The NASH FLIRT Akkus are listed as 1MW power in Stadler’s reference (https://stadlerrail.com/media/pdf/fbemu_nahsh0324_en.pdf), with 2 500kW motors in 1 of the bogies, the other 4 axles are unpowered. Sadly, the reference says nothing about range or battery capacity.
Stadler’s reference for the METRA FLIRTs (https://stadlerrail.com/media/pdf/fbemu_metra0724_en.pdf) reference this wrong ‘power at wheel’ of 1MWh (a unit of energy), but with 4 powered axles in 2 bogies (suggesting a greater power than the NASH FLIRT).
Sadly, none of the other references for battery FLIRTs give a capacity.
The WINK does have a capacity, of 180kWh in full battery-electric mode (https://stadlerrail.com/media/pdf/warr0521e.pdf). Or at least, that’s how I interpret the “Electric / Battery (capacity)” line, given the separate entry for ‘recuperation only’.
I’m not sure how close that capacity is to a maximum capacity. A WINK has all traction cabinets in the power pack & not above the powered bogies like a FLIRT, so there is less space in that power pack for (more) batteries. However, I don’t think 1MWh would fit, so I join Alon: the METRA FLIRT has a max power of 1MW and an unknown battery capacity (in MWh & any other relevant unit).
Watt-hours is incorrect. Watt-hours is a measure of energy. It is a measure of average power output over a period of time.
For example, the 2025 Toyota Camry LE 2.5L four cylinder gas/electric hybrid power train is listed with a peak power output of 225 horsepower or 168 kilo-Watts. The Watt-hours is unknown as that is determined by the average power output of the power train whilst the car is motion.
Your electricity bill is measured in Watt-hours as a matter of convenience and customary industry practice. To measure the electrical power consumed in your house, or an appliance, you can purchase what is commonly termed a Watt Meter. This will commonly provide you with instantaneous value for Watts, Amps, Voltage, Frequency and Power Factor, as well as cumulative values for power consumption (i.e., energy) in kilo Watt-hours.
I was under the impression that “locomotives with seats, with unpowered cars” was standard modern practice in Europe, or at least its German (-influenced) part? Typical examples are 4-6-units of Stadler KISS or Bombardier TWINDEXX, with the two end units being Bo’Bo’ “locomotives”, and the rest trailers. (While both examples are double-decker, many of the traditional-bogie single-deckers are similar.) Is this no longer considered good practice within Europe, or a case where Japan (with its habit of homogeneous rakes of Bo’2′ or (A1)'(1A)’ cars) clearly made a better choice than Europe, or something else?

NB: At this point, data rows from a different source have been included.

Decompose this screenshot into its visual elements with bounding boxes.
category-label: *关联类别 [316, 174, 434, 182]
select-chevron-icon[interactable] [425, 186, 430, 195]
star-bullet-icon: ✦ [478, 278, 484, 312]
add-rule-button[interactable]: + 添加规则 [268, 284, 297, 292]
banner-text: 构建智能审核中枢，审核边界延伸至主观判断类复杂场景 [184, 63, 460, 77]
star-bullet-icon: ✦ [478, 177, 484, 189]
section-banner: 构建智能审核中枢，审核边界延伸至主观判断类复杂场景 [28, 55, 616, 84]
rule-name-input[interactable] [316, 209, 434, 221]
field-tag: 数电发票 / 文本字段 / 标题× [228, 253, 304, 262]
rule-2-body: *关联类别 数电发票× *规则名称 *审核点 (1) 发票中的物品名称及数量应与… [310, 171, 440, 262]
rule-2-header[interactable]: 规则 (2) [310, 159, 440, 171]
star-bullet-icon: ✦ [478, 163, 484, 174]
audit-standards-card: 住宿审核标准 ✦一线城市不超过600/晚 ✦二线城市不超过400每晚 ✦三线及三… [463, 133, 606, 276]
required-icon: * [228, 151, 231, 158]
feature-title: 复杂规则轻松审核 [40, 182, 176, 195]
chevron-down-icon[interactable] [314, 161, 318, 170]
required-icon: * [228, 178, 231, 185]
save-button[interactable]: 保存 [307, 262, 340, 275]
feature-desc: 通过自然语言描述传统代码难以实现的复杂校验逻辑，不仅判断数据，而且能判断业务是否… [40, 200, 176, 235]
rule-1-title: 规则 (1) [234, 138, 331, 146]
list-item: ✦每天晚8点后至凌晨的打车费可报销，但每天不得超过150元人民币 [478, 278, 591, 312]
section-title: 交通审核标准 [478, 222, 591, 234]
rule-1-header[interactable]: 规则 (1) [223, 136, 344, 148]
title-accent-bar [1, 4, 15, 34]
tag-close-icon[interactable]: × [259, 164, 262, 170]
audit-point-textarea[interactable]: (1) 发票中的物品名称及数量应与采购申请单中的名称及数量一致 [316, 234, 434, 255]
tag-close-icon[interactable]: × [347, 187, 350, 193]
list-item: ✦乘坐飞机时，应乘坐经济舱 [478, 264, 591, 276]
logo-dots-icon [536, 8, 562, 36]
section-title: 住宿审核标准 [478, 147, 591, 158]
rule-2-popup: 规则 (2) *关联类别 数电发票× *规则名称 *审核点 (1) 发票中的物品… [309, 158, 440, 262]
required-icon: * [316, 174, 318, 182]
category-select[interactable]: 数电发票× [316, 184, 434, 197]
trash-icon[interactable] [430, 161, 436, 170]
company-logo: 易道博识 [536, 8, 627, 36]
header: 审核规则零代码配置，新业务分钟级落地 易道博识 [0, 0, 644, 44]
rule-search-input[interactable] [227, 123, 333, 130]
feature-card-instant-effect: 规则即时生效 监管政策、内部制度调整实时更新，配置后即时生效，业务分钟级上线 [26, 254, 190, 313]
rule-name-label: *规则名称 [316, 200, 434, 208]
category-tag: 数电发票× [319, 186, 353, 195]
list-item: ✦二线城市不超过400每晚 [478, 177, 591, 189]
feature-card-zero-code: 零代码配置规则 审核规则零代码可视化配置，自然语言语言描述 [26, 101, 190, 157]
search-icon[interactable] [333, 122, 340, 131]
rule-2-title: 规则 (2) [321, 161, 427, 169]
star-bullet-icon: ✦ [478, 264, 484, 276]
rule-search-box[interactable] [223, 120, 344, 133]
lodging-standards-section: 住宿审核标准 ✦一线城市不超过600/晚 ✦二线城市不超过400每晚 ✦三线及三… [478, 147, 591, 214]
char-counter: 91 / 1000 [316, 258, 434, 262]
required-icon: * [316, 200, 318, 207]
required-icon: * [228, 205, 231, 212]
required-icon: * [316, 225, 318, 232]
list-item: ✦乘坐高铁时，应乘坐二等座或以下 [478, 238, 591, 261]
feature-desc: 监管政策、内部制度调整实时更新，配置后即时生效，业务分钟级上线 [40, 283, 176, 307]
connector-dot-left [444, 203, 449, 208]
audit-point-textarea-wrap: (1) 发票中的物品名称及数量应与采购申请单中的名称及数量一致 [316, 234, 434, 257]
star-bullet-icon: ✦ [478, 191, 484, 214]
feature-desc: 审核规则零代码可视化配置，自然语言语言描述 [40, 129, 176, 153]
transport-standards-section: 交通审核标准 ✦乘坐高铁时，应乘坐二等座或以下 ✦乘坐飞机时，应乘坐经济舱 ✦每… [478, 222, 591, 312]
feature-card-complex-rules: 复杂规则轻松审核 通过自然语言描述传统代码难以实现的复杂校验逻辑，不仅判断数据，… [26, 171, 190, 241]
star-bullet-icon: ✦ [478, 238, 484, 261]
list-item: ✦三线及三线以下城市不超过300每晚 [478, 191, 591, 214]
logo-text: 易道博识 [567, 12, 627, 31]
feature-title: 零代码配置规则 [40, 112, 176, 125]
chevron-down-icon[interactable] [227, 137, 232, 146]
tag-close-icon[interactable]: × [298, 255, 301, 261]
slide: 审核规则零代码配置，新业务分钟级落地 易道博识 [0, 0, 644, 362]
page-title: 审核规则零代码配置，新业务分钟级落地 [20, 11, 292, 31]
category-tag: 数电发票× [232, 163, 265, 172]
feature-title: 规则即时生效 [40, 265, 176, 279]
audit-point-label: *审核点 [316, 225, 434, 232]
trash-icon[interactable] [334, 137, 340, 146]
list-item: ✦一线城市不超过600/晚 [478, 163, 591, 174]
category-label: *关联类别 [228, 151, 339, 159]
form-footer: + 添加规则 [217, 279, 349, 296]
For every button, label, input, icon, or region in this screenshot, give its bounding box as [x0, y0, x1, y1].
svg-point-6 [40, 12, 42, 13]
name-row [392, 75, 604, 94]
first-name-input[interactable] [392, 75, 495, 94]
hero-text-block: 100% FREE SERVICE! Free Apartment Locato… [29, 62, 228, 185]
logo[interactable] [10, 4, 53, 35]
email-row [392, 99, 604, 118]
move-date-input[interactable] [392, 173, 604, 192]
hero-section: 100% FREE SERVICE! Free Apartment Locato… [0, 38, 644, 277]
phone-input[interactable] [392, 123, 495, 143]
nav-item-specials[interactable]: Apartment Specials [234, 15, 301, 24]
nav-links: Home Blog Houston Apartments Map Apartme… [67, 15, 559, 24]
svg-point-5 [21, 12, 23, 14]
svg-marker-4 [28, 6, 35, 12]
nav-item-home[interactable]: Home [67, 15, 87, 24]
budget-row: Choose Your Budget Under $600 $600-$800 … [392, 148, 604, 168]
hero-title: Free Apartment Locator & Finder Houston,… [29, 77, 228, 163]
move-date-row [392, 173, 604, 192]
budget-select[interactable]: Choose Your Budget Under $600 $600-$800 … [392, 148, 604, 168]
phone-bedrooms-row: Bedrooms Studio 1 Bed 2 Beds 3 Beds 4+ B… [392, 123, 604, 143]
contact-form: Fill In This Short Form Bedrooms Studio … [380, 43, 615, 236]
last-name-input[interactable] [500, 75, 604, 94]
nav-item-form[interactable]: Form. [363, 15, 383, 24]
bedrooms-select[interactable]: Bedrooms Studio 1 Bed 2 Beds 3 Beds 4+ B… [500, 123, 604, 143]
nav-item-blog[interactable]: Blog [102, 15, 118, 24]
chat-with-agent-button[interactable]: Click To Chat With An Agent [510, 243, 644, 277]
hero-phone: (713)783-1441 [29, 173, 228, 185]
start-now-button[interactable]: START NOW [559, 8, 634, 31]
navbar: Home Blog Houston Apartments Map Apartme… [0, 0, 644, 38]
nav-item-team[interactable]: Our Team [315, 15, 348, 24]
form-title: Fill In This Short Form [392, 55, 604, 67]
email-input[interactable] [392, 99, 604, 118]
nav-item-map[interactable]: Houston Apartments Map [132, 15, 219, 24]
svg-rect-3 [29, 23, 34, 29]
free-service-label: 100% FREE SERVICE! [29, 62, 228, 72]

If anything, the Caltrain KISS order was criticized for being overmotorized (“rocket-powered” for 57% motorized axles).
The 1967 tube stock on the Victoria Line that was scrapped in 2012 had 50% motorised axles as per https://en.wikipedia.org/wiki/London_Underground_1967_Stock
No guarantees as it’s not explicitly mentioned but the 1972 stock (https://en.wikipedia.org/wiki/London_Underground_1972_Stock) still in use on the Bakerloo line probably has got 57% motorised axles assuming all axles in the motorised cars are powered as on the older 1967 stock.
So Caltrain going for “rocket powered” 57% motorised axles seems pretty sensible.
The class 170 trains look to be 50% powered as per https://en.wikipedia.org/wiki/British_Rail_Class_170
It’s standard practice here, yeah, but the difference is that those FLIRTs and Mireos and Coradias have a power-to-empty-weight ratio of 20, not 6.
Having about half the cars unpowered is the standard in Japan for commuter trains than what you’re describing, even if that is also not uncommon. That also seems to be the case in Korea. About 40-60% of axles end up being powered.
About 40-60% of axles powered and often even more, is also common in Europe, even Germanic Europe for metro and high speed rail EMUs. In France and UK, it seems like that is also true for suburban trains like it is in Japan and Korea. China seems to typically go for all motorized except for end cars, which means about 40-60% powered axles for shorter trains, and almost all powered for longer ones.
I wonder what factors drive suburban trains in Germanic Europe towards fewer, more powerful motorized axles. Though with the fairly short trainsets, “just the ends” being powered can still be a significant chunk of the axles, e.g. Zurich S-Bahn trains made of one or more 4 car trainsets coupled together have 50% axles powered.
(1) 15-25kv (vs 0.6-1.5kv) power supply requires on-train traction transformer(s) and rectifiers.
The technology improves, but there are still volume and mass and economic cost trade-offs. How many per train consist, where to site them within the train volume, how to feed power at what voltage within a consist.
(2) Sub-1000mm platform height reduces the opportunity to site equipment below-floor. So equipment must be located within isolated cabinets within what might have been passenger-carrying volume within the train, and/or roof-mounted (which has its own costs.)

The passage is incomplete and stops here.